*Task description:* Reproduce all of the data that follows, character for character.

Saved entries:
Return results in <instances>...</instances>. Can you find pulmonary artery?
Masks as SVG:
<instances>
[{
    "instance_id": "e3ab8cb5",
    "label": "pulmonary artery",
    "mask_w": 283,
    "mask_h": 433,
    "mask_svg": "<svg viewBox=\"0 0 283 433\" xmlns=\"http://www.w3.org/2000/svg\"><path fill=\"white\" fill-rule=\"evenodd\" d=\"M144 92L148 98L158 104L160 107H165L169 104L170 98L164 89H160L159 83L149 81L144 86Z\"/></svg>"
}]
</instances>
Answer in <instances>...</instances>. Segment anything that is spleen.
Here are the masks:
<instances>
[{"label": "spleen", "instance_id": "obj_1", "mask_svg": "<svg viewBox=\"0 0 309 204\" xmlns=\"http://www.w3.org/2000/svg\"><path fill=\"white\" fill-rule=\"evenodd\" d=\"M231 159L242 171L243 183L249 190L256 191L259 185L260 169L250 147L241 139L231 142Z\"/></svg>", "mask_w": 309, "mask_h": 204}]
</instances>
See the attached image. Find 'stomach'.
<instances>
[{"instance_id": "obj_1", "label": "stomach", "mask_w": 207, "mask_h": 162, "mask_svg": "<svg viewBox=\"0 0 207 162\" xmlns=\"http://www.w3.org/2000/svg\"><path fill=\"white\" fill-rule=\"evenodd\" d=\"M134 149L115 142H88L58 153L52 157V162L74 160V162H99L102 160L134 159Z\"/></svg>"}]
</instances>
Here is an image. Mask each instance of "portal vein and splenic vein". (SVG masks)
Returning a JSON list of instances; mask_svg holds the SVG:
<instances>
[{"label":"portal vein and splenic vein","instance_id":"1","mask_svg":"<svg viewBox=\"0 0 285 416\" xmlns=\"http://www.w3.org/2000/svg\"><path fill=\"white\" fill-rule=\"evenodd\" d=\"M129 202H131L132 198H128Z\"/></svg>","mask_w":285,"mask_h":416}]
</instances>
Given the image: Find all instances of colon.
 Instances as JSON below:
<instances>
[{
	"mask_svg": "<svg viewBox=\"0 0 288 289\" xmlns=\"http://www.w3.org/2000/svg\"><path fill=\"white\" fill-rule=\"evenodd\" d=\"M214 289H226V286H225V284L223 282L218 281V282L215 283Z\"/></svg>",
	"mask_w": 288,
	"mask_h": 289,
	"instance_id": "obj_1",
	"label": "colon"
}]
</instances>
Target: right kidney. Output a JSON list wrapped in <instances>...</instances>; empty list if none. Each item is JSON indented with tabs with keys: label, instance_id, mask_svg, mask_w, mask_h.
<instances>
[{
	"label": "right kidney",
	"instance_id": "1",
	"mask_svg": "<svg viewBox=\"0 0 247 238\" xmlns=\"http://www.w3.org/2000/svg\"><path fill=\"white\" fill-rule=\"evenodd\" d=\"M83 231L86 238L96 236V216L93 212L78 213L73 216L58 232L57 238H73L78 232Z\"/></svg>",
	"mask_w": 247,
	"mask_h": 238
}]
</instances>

*Output of the exercise:*
Return results in <instances>...</instances>. Can you find pulmonary artery?
Masks as SVG:
<instances>
[{
    "instance_id": "e3ab8cb5",
    "label": "pulmonary artery",
    "mask_w": 283,
    "mask_h": 433,
    "mask_svg": "<svg viewBox=\"0 0 283 433\" xmlns=\"http://www.w3.org/2000/svg\"><path fill=\"white\" fill-rule=\"evenodd\" d=\"M144 92L148 98L158 104L160 107H165L169 104L170 98L164 89H160L159 83L149 81L144 86Z\"/></svg>"
}]
</instances>
Answer in <instances>...</instances>. Segment anything that is spleen.
Here are the masks:
<instances>
[{"label": "spleen", "instance_id": "obj_1", "mask_svg": "<svg viewBox=\"0 0 309 204\" xmlns=\"http://www.w3.org/2000/svg\"><path fill=\"white\" fill-rule=\"evenodd\" d=\"M231 159L242 171L243 183L249 190L256 191L259 185L260 169L250 147L241 139L231 142Z\"/></svg>", "mask_w": 309, "mask_h": 204}]
</instances>
See the attached image. Find 'stomach'.
<instances>
[{"instance_id": "obj_1", "label": "stomach", "mask_w": 207, "mask_h": 162, "mask_svg": "<svg viewBox=\"0 0 207 162\" xmlns=\"http://www.w3.org/2000/svg\"><path fill=\"white\" fill-rule=\"evenodd\" d=\"M134 149L115 142H88L58 153L52 157V162L74 160V162H99L102 160L134 159Z\"/></svg>"}]
</instances>
Here is an image. Mask each instance of "portal vein and splenic vein". (SVG masks)
Returning a JSON list of instances; mask_svg holds the SVG:
<instances>
[{"label":"portal vein and splenic vein","instance_id":"1","mask_svg":"<svg viewBox=\"0 0 285 416\" xmlns=\"http://www.w3.org/2000/svg\"><path fill=\"white\" fill-rule=\"evenodd\" d=\"M129 202H131L132 198H128Z\"/></svg>","mask_w":285,"mask_h":416}]
</instances>
Given the image: Find all instances of colon.
 Instances as JSON below:
<instances>
[{
	"mask_svg": "<svg viewBox=\"0 0 288 289\" xmlns=\"http://www.w3.org/2000/svg\"><path fill=\"white\" fill-rule=\"evenodd\" d=\"M214 289H226V286H225V284L223 282L218 281V282L215 283Z\"/></svg>",
	"mask_w": 288,
	"mask_h": 289,
	"instance_id": "obj_1",
	"label": "colon"
}]
</instances>
Target: right kidney. Output a JSON list wrapped in <instances>...</instances>; empty list if none. Each item is JSON indented with tabs with keys: label, instance_id, mask_svg, mask_w, mask_h.
<instances>
[{
	"label": "right kidney",
	"instance_id": "1",
	"mask_svg": "<svg viewBox=\"0 0 247 238\" xmlns=\"http://www.w3.org/2000/svg\"><path fill=\"white\" fill-rule=\"evenodd\" d=\"M83 231L86 238L96 236V216L93 212L78 213L73 216L58 232L57 238H73L78 232Z\"/></svg>",
	"mask_w": 247,
	"mask_h": 238
}]
</instances>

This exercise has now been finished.